The movant must support its assertion by “citing to particular parts of materials in the record . . . showing that the materials cited do not establish the . . . presence of a genuine dispute, or [showing] that an adverse party cannot produce admissible evidence to support the fact.” FED. R. CIV. P. 56 (c)(1)(A)-(B). “[T]he court . . . may not make credibility determinations or weigh the evidence.” Reeves v. Sanderson Plumbing Prods., Inc., 530 U.S. 133, 150 (2000); Anderson, 477 U.S. at 255. “The party opposing summary judgment is required to identify specific evidence in the record and to articulate the precise manner in which that evidence supports his or her claim.” Ragas v. Tennessee Gas Pipeline Co, 136 F.3d 455, 458 (5th Cir. 1998).
Rule 56 does not impose a duty on the court to “sift through the record in search of evidence” to support the nonmovant's opposition to the motion for summary judgment. Adams v. Travelers Indem. Co. of Conn., 465 F.3d 156, 164 (5th Cir. 2006). As a result, “[i]f the record, taken as a whole, could not lead a rational trier of fact to find for the non-moving party, then there is no genuine issue for trial.” Hernandez v. Yellow Transp., Inc., 670 F.3d 644, 650 (5th Cir. 2012) (quoting Harvill, 433 F.3d at 433). “Only disputes over facts that might affect the outcome of the suit under the governing laws will properly preclude the entry of summary judgment.” Anderson, 477 U.S. at 248. If the nonmoving party fails to make a showing sufficient to establish the existence of an element essential to its case on which it will bear the burden of proof at trial, summary judgment must be granted. Celotex, 477 U.S. at 322.

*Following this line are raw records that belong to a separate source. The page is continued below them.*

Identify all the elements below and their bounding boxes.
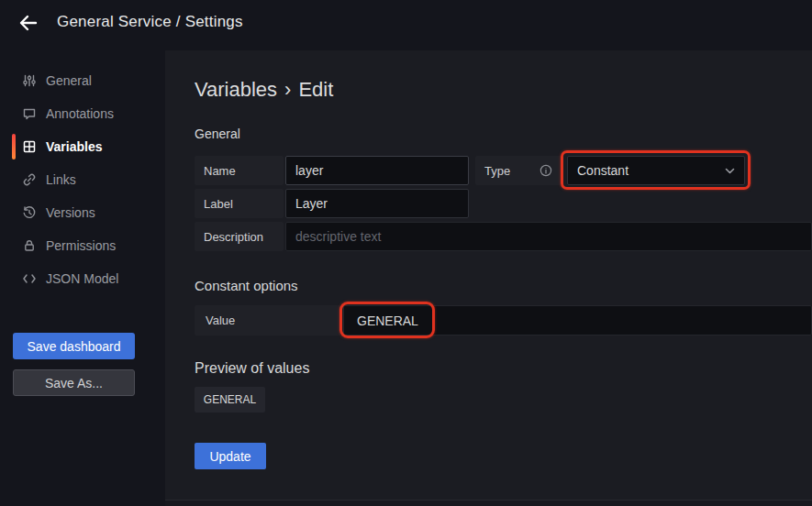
sidebar-item-label: General bbox=[46, 73, 92, 88]
type-field-label-text: Type bbox=[484, 164, 510, 178]
sidebar-item-links[interactable]: Links bbox=[0, 163, 165, 196]
comment-icon bbox=[22, 106, 37, 121]
sliders-icon bbox=[22, 73, 37, 88]
value-input[interactable] bbox=[343, 305, 812, 336]
sidebar-item-versions[interactable]: Versions bbox=[0, 196, 165, 229]
history-icon bbox=[22, 205, 37, 220]
breadcrumb-separator: › bbox=[284, 78, 291, 101]
info-icon[interactable] bbox=[539, 164, 552, 177]
sidebar-item-label: JSON Model bbox=[46, 271, 118, 286]
value-field-label: Value bbox=[195, 305, 341, 336]
settings-nav: General Annotations Variables bbox=[0, 64, 165, 295]
preview-value-chip: GENERAL bbox=[195, 387, 265, 412]
settings-sidebar: General Annotations Variables bbox=[0, 50, 165, 506]
bottom-strip bbox=[165, 500, 812, 506]
label-field-label: Label bbox=[195, 189, 284, 218]
type-field-label: Type bbox=[475, 156, 562, 185]
sidebar-item-label: Links bbox=[46, 172, 76, 187]
sidebar-item-general[interactable]: General bbox=[0, 64, 165, 97]
sidebar-item-variables[interactable]: Variables bbox=[0, 130, 165, 163]
chevron-down-icon bbox=[725, 168, 735, 174]
sidebar-item-label: Permissions bbox=[46, 238, 116, 253]
description-field-label: Description bbox=[195, 222, 284, 251]
sidebar-item-annotations[interactable]: Annotations bbox=[0, 97, 165, 130]
back-button[interactable] bbox=[15, 10, 42, 36]
code-brackets-icon bbox=[22, 271, 37, 286]
breadcrumb-page: Edit bbox=[298, 78, 333, 101]
sidebar-item-label: Annotations bbox=[46, 106, 114, 121]
type-select-value: Constant bbox=[577, 163, 628, 178]
preview-heading: Preview of values bbox=[195, 360, 309, 377]
variables-edit-panel: Variables›Edit General Name Type Constan… bbox=[165, 50, 812, 506]
name-field-label: Name bbox=[195, 156, 284, 185]
update-button[interactable]: Update bbox=[195, 443, 266, 469]
label-input[interactable] bbox=[285, 189, 469, 218]
general-section-heading: General bbox=[195, 126, 240, 141]
breadcrumb: Variables›Edit bbox=[195, 78, 333, 102]
topbar: General Service / Settings bbox=[0, 0, 812, 50]
sidebar-item-json-model[interactable]: JSON Model bbox=[0, 262, 165, 295]
sidebar-item-permissions[interactable]: Permissions bbox=[0, 229, 165, 262]
save-dashboard-button[interactable]: Save dashboard bbox=[13, 333, 135, 359]
lock-icon bbox=[22, 238, 37, 253]
selected-indicator-bar bbox=[12, 134, 16, 160]
type-select[interactable]: Constant bbox=[567, 156, 745, 185]
sidebar-item-label: Variables bbox=[46, 139, 103, 154]
breadcrumb-section: Variables bbox=[195, 78, 277, 101]
sidebar-item-label: Versions bbox=[46, 205, 95, 220]
link-icon bbox=[22, 172, 37, 187]
grid-icon bbox=[22, 139, 37, 154]
name-input[interactable] bbox=[285, 156, 469, 185]
page-title: General Service / Settings bbox=[57, 13, 243, 31]
constant-options-heading: Constant options bbox=[195, 278, 298, 293]
arrow-left-icon bbox=[17, 12, 39, 34]
save-as-button[interactable]: Save As... bbox=[13, 369, 135, 396]
description-input[interactable] bbox=[285, 222, 812, 251]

Finally, “even if the standards of Rule 56 are met, a court has discretion to deny a motion for summary judgment if it believes that ‘a better course would be to proceed to a full trial.'” Kunin v. Feofanov, 69 F.3d 59, 61 (5th Cir. 1995) (quoting Anderson, 477 U.S. at 255-56).
III. Discussion
A. Breach of Contract
Barron alleges in his Complaint that Century breached the parties' contract because it failed to pay policy benefits for damage caused by covered causes of loss. Doc. No. 1, | 69. Under Texas law, to establish a breach of contract claim, a plaintiff must establish four elements: “(1) a valid contract exists; (2) the plaintiff performed or tendered performance as contractually required; (3) the defendant breached the contract by failing to perform or tender performance as contractually required; and (4) the plaintiff sustained damages due to the breach.” Pathfinder Oil & Gas, Inc. v. Great W. Drilling, Ltd., 574 S.W.3d 882, 890 (Tex. 2019). “In Texas, insurance contracts are interpreted by the same principles as contract construction.” Ferrer & Poirot, GP v. Cincinnati Ins. Co., 36 F.4th 656, 658 (5th Cir. 2022). The parties do not dispute the first two elements. Thus, the parties' dispute turns on whether Century breached the contract and Barron suffered damages as a result. “To show a breach of the Policy, Plaintiff must show that Defendant failed to pay for a covered loss under the Policy.” Janjigian v. Liberty Mut. Ins. Co., 635 F.Supp.3d 538, 543 (W.D. Tex. 2022); see also Sivertson v. Citibank, N.A., 390 F.Supp.3d 769, 787 (E.D. Tex. 2019) (citation and internal quotation marks omitted) (“[A] plaintiff suing for breach of contract must point to a specific provision in the contract that was breached by the defendant.”).
When determining liability in insurance coverage disputes, the insured has the initial burden of establishing coverage under the terms of the policy. JAW The Pointe, L.L. C. v. Lexington Ins. Co., 460 S.W.3d 597, 603 (Tex. 2015). If the insured meets this initial burden, the burden shifts to the insurer, who has the burden to plead and prove that the loss falls within an exclusion to the policy's coverage. Id. If the insurer successfully proves that an exclusion applies, “the burden shifts back to the insured to show that an exception to the exclusion brings the claim back within coverage.” Id. Thus, Barron has the initial burden to plead and prove that the insurance policy provides coverage for his damages claims.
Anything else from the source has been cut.